“Il y a dix, vingt ans, la géolocalisation était totalement impensable en Allemagne. Aujourd’hui, c’est devenu la norme”, souligne Sabine Trepte, professeure de psychologie des médias à l’université de Hohenheim, citée par Die Tageszeitung (TAZ). Outre-Rhin, aucune enquête représentative n’est disponible sur le sujet. Mais aux États-Unis, sur les quelque 1 200 répondants au sondage lancé en 2025 par l’institut CivicScience, 41 % déclaraient partager leur position avec au moins une personne.
Sabine Trepte n’y voit rien d’étonnant : le partage de position simplifie grandement les relations. “Quand votre compagne a pris la voiture pour faire un long trajet, elle n’a plus besoin de téléphoner en conduisant ni de taper un message sur son portable pour dire quand elle sera à la maison.” Par ailleurs, ce partage d’un volet de notre vie privée favoriserait une “forme de proximité”.
L’argument de la sécurité est aussi souvent évoqué. Interrogée par le quotidien allemand, Marietta Schiemer, étudiante de 19 ans, confie partager sa position avec son beau-père, en qui elle a confiance.

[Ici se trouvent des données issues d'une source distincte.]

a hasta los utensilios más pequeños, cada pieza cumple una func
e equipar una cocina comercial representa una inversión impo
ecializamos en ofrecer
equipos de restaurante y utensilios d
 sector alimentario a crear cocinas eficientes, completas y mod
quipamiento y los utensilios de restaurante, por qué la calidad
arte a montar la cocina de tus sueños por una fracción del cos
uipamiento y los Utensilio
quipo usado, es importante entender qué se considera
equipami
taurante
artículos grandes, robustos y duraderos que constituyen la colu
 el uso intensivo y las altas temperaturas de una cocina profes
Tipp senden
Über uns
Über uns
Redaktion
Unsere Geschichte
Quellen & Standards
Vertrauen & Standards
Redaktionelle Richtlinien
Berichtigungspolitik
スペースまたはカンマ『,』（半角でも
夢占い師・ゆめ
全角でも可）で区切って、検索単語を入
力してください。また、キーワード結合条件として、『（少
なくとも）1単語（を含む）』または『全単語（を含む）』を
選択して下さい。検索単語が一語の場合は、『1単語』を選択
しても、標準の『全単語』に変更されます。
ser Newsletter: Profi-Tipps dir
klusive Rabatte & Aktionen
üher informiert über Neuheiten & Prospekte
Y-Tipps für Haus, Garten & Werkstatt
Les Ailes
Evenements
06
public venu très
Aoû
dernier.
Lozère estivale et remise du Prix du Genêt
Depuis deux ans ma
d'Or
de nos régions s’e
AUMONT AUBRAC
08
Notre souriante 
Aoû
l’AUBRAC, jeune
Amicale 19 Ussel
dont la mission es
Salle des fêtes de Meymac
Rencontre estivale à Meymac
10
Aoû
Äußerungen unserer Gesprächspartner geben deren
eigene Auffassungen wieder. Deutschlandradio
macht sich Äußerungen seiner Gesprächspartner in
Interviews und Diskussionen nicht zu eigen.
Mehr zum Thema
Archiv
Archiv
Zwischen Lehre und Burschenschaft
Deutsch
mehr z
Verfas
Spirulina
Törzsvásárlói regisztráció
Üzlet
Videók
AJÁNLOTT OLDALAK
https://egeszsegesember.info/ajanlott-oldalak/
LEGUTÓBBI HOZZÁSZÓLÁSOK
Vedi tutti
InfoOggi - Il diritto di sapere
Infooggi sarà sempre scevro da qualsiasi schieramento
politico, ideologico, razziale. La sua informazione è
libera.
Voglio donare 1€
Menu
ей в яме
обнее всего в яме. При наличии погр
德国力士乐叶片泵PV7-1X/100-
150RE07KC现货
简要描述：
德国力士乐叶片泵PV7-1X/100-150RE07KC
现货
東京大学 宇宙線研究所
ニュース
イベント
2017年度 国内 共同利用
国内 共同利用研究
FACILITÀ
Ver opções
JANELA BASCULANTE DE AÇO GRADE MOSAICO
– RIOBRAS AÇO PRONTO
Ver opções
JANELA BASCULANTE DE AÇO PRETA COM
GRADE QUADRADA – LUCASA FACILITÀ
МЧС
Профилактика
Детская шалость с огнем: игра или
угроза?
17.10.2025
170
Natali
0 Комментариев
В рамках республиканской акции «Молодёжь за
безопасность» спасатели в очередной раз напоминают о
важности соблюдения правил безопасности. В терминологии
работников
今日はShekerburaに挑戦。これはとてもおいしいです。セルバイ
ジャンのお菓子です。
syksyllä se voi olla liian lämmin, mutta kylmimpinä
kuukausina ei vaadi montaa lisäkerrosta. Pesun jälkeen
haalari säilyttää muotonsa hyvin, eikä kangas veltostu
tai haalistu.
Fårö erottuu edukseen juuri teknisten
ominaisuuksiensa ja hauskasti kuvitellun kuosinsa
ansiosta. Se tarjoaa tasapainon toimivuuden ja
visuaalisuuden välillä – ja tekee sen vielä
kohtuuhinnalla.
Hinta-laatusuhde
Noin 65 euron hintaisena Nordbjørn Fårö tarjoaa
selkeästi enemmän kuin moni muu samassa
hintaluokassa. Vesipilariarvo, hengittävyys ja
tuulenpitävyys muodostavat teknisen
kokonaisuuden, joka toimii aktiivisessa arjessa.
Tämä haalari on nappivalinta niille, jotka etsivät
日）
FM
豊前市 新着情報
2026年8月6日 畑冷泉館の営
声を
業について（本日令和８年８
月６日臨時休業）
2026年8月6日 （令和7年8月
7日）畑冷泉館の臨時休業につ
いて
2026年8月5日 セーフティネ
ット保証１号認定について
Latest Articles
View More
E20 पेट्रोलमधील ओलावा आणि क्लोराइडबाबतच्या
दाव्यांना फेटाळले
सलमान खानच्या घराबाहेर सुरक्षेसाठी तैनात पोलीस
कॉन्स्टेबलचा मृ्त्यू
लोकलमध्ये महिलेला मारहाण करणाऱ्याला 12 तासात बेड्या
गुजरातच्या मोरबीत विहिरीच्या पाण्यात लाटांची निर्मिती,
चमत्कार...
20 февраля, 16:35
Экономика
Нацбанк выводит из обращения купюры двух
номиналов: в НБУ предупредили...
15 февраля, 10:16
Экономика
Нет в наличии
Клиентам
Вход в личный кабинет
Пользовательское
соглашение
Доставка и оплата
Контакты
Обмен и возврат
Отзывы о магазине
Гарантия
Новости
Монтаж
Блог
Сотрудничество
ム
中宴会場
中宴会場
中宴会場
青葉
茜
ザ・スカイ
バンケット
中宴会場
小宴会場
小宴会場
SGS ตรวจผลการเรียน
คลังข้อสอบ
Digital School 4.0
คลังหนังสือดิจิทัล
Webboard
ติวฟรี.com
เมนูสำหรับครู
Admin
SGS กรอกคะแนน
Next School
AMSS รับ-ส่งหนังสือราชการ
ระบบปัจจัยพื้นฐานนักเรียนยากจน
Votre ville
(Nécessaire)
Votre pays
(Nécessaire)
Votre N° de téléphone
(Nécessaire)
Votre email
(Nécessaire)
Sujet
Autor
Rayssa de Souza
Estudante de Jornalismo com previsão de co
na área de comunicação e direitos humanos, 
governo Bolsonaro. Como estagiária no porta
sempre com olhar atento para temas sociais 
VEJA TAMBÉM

Un filet de sûreté, “au cas où il m’arriverait quelque chose”. Quant à Lukas Hoch, étudiant de 22 ans, il utilise ce service “avec sa grand-mère” de 88 ans.
“D’autres ont un regard plus critique sur la question”, nuance le quotidien allemand. Dans un article paru en 2024 sur le site The Conversation, Silke Meyer et María Atiénzar Prieto, de l’université Griffith, en Australie, soulignent que ces services “facilitent le harcèlement et d’autres formes de contrôle”. “Si une amie me racontait que son copain veut qu’elle partage sa localisation, je lui dirais : ‘red flag [‘alerte’], tire-toi le plus vite possible !’” confie à la TAZ Stephanie Henkel, informaticienne de 33 ans, évoquant les possibilités qu’offre la géolocalisation à des hommes potentiellement violents.
“Avoir encore quelque chose à raconter quand on se voit”
Sans forcément envisager le pire, Mareile Flatt, conseillère fiscale de 62 ans, déclare vérifier “une à deux fois par jour” la localisation de ses enfants de 25 et 28 ans. Mais ne suffirait-il pas de prendre de leurs nouvelles en leur envoyant un message ou en les appelant ? “Plus on se lie en numérique, plus on a du mal à entretenir le contact en analogique”, note Elisa Mende, soigneuse animalière de 24 ans, citée par le quotidien allemand.